Iran launched the attacks in response to a presumed Israeli airstrike on its embassy compound in Damascus on April 1, which killed two generals and several other Iranian officers.
More than six months into a war between Israel and the Iran-backed Palestinian militant group Hamas that has seen flare-ups in violence across the Middle East, diplomats are searching for a way to avert direct battle between Israel and Iran.
The Iranian missiles and drones launched on Saturday were mostly shot down by Israel and its allies, and caused no deaths and only minor damage. But Israel says it must retaliate to preserve the credibility of its deterrants. Iran says it considers the matter closed for now but will retaliate again if Israel does.
“It’s clear the Israelis are making a decision to act,” Cameron told reporters early in his visit to Jerusalem. “We hope they do so in a way that does as little to escalate this as possible.”
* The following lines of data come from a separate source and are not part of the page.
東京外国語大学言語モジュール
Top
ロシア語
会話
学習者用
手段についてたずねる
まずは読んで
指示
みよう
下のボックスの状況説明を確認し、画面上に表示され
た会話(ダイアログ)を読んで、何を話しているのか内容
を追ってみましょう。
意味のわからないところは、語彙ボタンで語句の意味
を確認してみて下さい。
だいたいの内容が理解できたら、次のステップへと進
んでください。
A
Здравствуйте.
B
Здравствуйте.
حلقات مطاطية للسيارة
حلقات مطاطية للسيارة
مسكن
Washington and other Western governments hope new economic sanctions against Iran will help persuade Israel to limit the scope of its retaliation. Cameron said Britain wanted to see coordinated sanctions against Iran by the Group of Seven big democracies, which are meeting this week in Italy.
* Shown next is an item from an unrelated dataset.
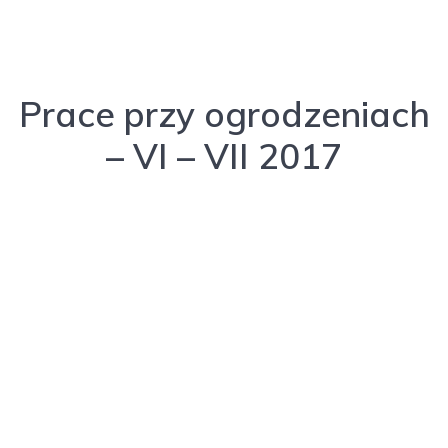
Prace przy ogrodzeniach
– VI – VII 2017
Since Hamas fighters precipitated the war in Gaza by attacking southern Israel, killing 1,200 people and capturing 253 hostages according to Israeli tallies, clashes have also erupted between Israel and Iran-aligned groups based in Lebanon, Syria, Yemen and Iraq.
Inside Gaza, Israel has launched a massive air and ground war, with nearly 34,000 Palestinians confirmed killed according to Palestinian medics, and thousands of others feared dead, still lost among the ruins.
Apart from a single week of ceasefire in November during which around half of the hostages were freed, diplomats have so far failed to hammer out terms for a longer truce, much less an end to the war.